• [Description of the task]:
Should a picture appear anywhere in the data, omit it and copy everything else exactly.

• [Data excerpt]:
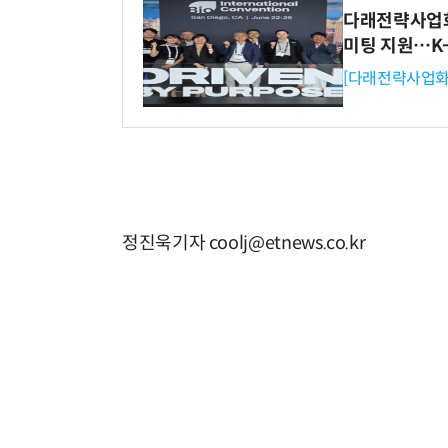
다래전략사업화센
미팅 지원…K
[다래전략사업화
정진욱기자 coolj@etnews.co.kr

• [Answer to the exercise]:
다래전략사업화센
미팅 지원…K
[다래전략사업화
정진욱기자 coolj@etnews.co.kr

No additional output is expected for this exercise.